Bell and her son Cameron Fry, 13, co-wrote the book “Why Bully Me?” about Cameron’s experience with bullying in kindergarten. The book took about two years to write and was published on June 1.

She said Cameron wanted to write the book to spread awareness about bullying and prevention methods.

“The reality of what he faced can help someone else,” she said.

3. How a bike became a bookstore

The Niche Book Bar is currently a blue bike with a wooden yellow display case attached on back.

The case holds over a dozen books for all age ranges.

Weston-Roy chose a bike as her mode of transportation because of budget. Although she initially planned to open a brick-and-mortar store, the coronavirus pandemic slowed down funding.

The bike has been a blessing in disguise and has allowed her to attend events such as farmers markets and ride through various neighborhoods and connect with more people.

During one of her first ventures, she went to Carver Park, where a little girl wanted to look at the books. Another time, a woman gave her a children’s book about wearing a mask, and yet another time she spoke with someone about how Black protagonists are missing from literature and always cast as the slave.

It is something inspiring that has never been seen before, Lea said, and it showcases books not found in large bookstore chains.

“I think it’s important for Milwaukee because we learn through stories,” he said. “Sometimes when you hear stories from your own area, it’s inspiring.”

One of the books available at the Niche Book Bar is Weston-Roy’s own book, “The Misadventures of Toni Macaroni in The Mad Scientist.” The book’s protagonist, Antoinette Macarthur, otherwise known as Toni Macaroni, is based on Weston-Roy and follows Toni as she tries to avoid eating her dad’s cooking.       

4. The next chapter?

Weston-Roy recently launched a Kickstarter to raise funds for a brick-and-mortar store. Her plan is to open the bookshop in Bronzeville, where she plans to serve wine and start genre-based book clubs.

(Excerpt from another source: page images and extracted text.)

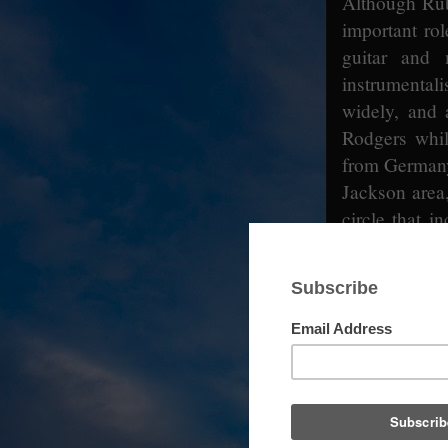
Although Rub
important rol
guitar and
instrumentali
widely, and
Rodgers whil
from Germany
Jackson area
circle that 
and Walter Vi
talent scout 
Lemon Jeffer
Lacy made fo
Records at 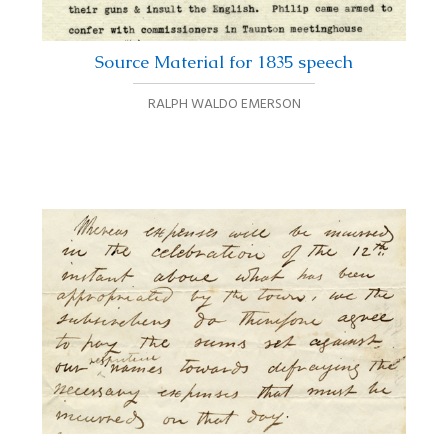
Source Material for 1835 speech
RALPH WALDO EMERSON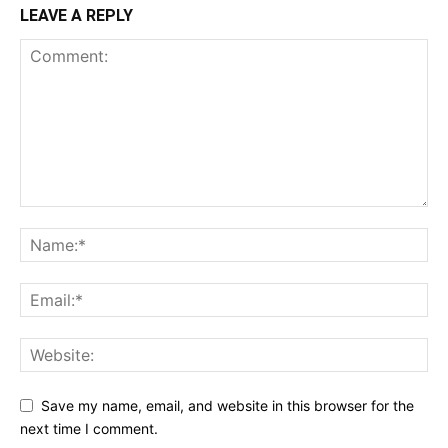
LEAVE A REPLY
Save my name, email, and website in this browser for the
next time I comment.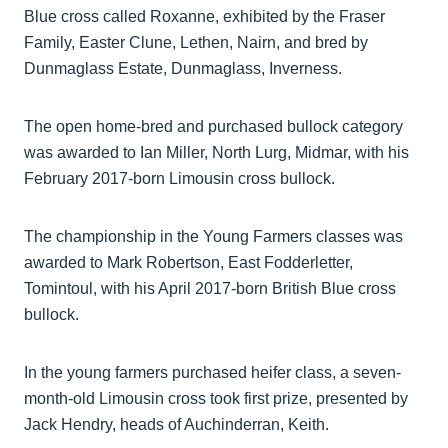
Blue cross called Roxanne, exhibited by the Fraser
Family, Easter Clune, Lethen, Nairn, and bred by
Dunmaglass Estate, Dunmaglass, Inverness.
The open home-bred and purchased bullock category
was awarded to Ian Miller, North Lurg, Midmar, with his
February 2017-born Limousin cross bullock.
The championship in the Young Farmers classes was
awarded to Mark Robertson, East Fodderletter,
Tomintoul, with his April 2017-born British Blue cross
bullock.
In the young farmers purchased heifer class, a seven-
month-old Limousin cross took first prize, presented by
Jack Hendry, heads of Auchinderran, Keith.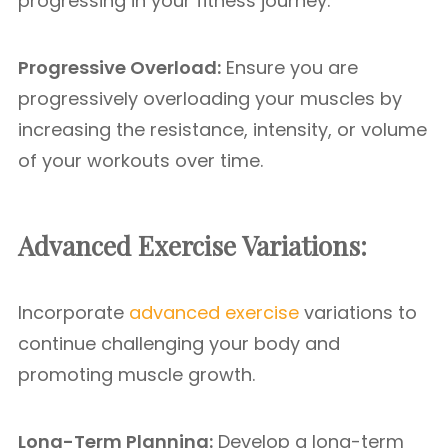
progressing in your fitness journey.
Progressive Overload:
Ensure you are
progressively overloading your muscles by
increasing the resistance, intensity, or volume
of your workouts over time.
Advanced Exercise Variations:
Incorporate
advanced exercise
variations to
continue challenging your body and
promoting muscle growth.
Long-Term Planning:
Develop a long-term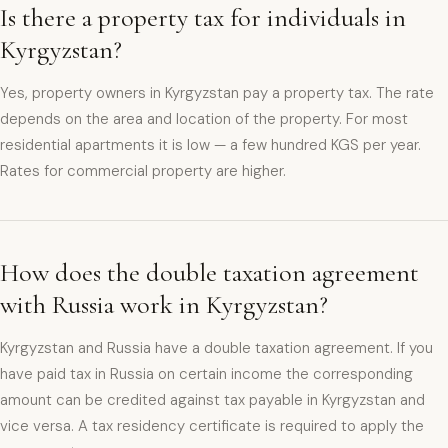
Is there a property tax for individuals in
Kyrgyzstan?
Yes, property owners in Kyrgyzstan pay a property tax. The rate
depends on the area and location of the property. For most
residential apartments it is low — a few hundred KGS per year.
Rates for commercial property are higher.
How does the double taxation agreement
with Russia work in Kyrgyzstan?
Kyrgyzstan and Russia have a double taxation agreement. If you
have paid tax in Russia on certain income the corresponding
amount can be credited against tax payable in Kyrgyzstan and
vice versa. A tax residency certificate is required to apply the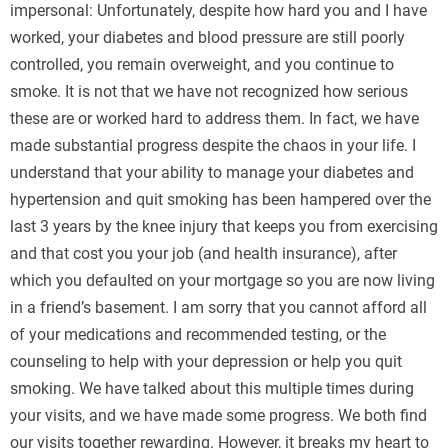
impersonal: Unfortunately, despite how hard you and I have
worked, your diabetes and blood pressure are still poorly
controlled, you remain overweight, and you continue to
smoke. It is not that we have not recognized how serious
these are or worked hard to address them. In fact, we have
made substantial progress despite the chaos in your life. I
understand that your ability to manage your diabetes and
hypertension and quit smoking has been hampered over the
last 3 years by the knee injury that keeps you from exercising
and that cost you your job (and health insurance), after
which you defaulted on your mortgage so you are now living
in a friend’s basement. I am sorry that you cannot afford all
of your medications and recommended testing, or the
counseling to help with your depression or help you quit
smoking. We have talked about this multiple times during
your visits, and we have made some progress. We both find
our visits together rewarding. However, it breaks my heart to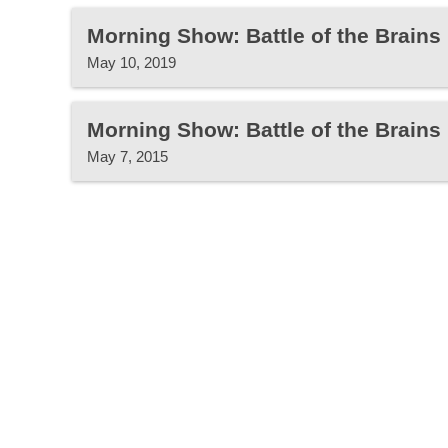
Morning Show: Battle of the Brain
May 10, 2019
Morning Show: Battle of the Brains
May 7, 2015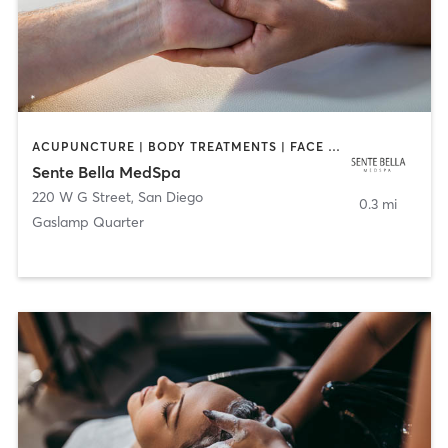
ACUPUNCTURE | BODY TREATMENTS | FACE TREATMENTS | MASSAGE | MED SPA
Sente Bella MedSpa
220 W G Street
,
San Diego
0.3 mi
Gaslamp Quarter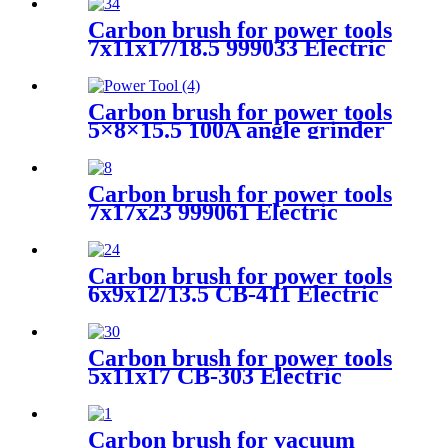
Carbon brush for power tools
7x11x17/18.5 999033 Electric
Motors
Carbon brush for power tools
5×8×15.5 100A angle grinder
Carbon brush for power tools
7x17x23 999061 Electric
Motors
Carbon brush for power tools
6x9x12/13.5 CB-411 Electric
Motors
Carbon brush for power tools
5x11x17 CB-303 Electric
MotorsCarbon brush for
power tools 5x11x17 CB-303
Electric Motors
Carbon brush for vacuum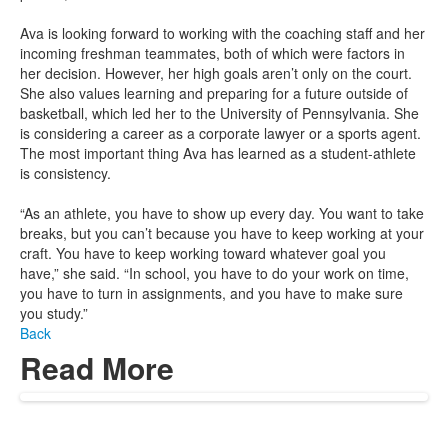
Ava is looking forward to working with the coaching staff and her
incoming freshman teammates, both of which were factors in
her decision. However, her high goals aren’t only on the court.
She also values learning and preparing for a future outside of
basketball, which led her to the University of Pennsylvania. She
is considering a career as a corporate lawyer or a sports agent.
The most important thing Ava has learned as a student-athlete
is consistency.
“As an athlete, you have to show up every day. You want to take
breaks, but you can’t because you have to keep working at your
craft. You have to keep working toward whatever goal you
have,” she said. “In school, you have to do your work on time,
you have to turn in assignments, and you have to make sure
you study.”
Back
Read More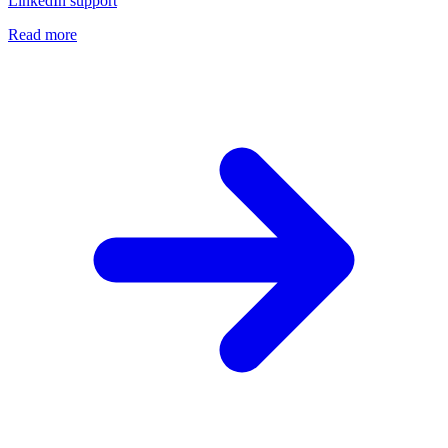
LinkedIn support
Read more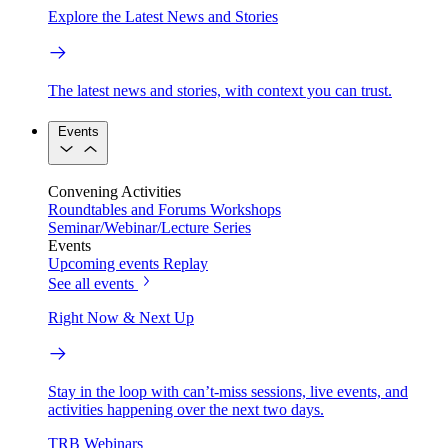
Explore the Latest News and Stories
The latest news and stories, with context you can trust.
Events
Convening Activities
Roundtables and Forums
Workshops
Seminar/Webinar/Lecture Series
Events
Upcoming events
Replay
See all events
Right Now & Next Up
Stay in the loop with can’t-miss sessions, live events, and
activities happening over the next two days.
TRB Webinars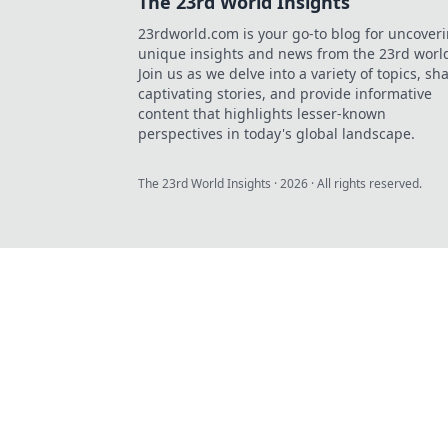
The 23rd World Insights
23rdworld.com is your go-to blog for uncover
unique insights and news from the 23rd worl
Join us as we delve into a variety of topics, sh
captivating stories, and provide informative
content that highlights lesser-known
perspectives in today's global landscape.
The 23rd World Insights
·
2026
· All rights reserved.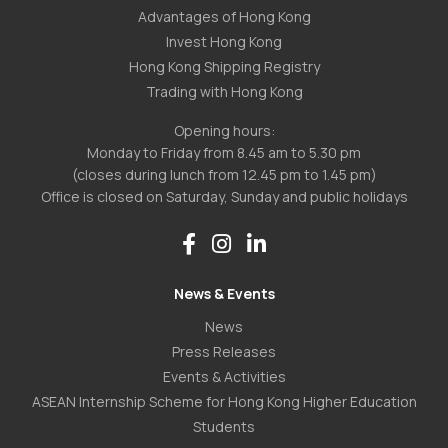
Advantages of Hong Kong
Invest Hong Kong
Hong Kong Shipping Registry
Trading with Hong Kong
Opening hours:
Monday to Friday from 8.45 am to 5.30 pm
(closes during lunch from 12.45 pm to 1.45 pm)
Office is closed on Saturday, Sunday and public holidays
News & Events
News
Press Releases
Events & Activities
ASEAN Internship Scheme for Hong Kong Higher Education
Students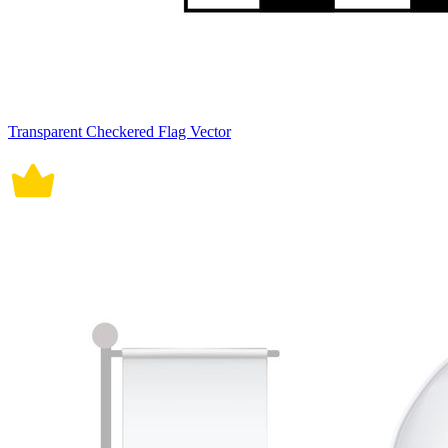
Transparent Checkered Flag Vector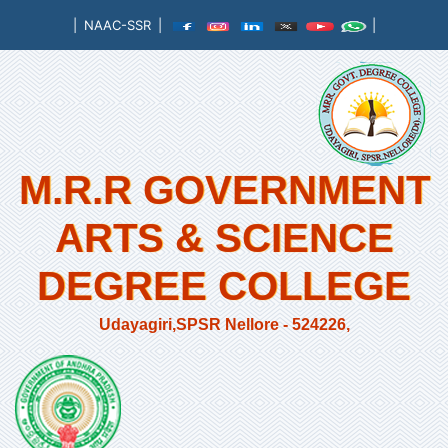
|
NAAC-SSR
|
|
M.R.R GOVERNMENT
ARTS & SCIENCE
DEGREE COLLEGE
Udayagiri,SPSR Nellore - 524226,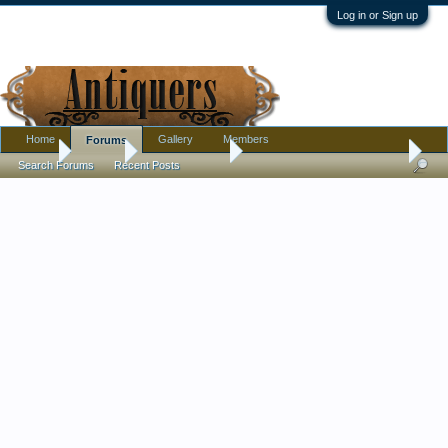
Log in or Sign up
Home
Gallery
Members
Forums
Home
Forums
Antique Forums
Pottery, Glass, and Porcelain
Search Forums
Recent Posts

The book selections continue to grow, and Weston-Roy started book subscription services for children and adults.

Bell, Cameron and Lea are all working on their second book.

Bell and Cameron plan to write a book about Cameron’s drowning experience. Lea’s second book follows some of the characters in the previous novel but isn’t necessarily a sequel. For now, he’s focusing on finding beta readers to read his draft and give him strong feedback.

Weston-Roy continues to encourage everyone to read.

“One of the best ways to inform people and get empathy is to read,” she said.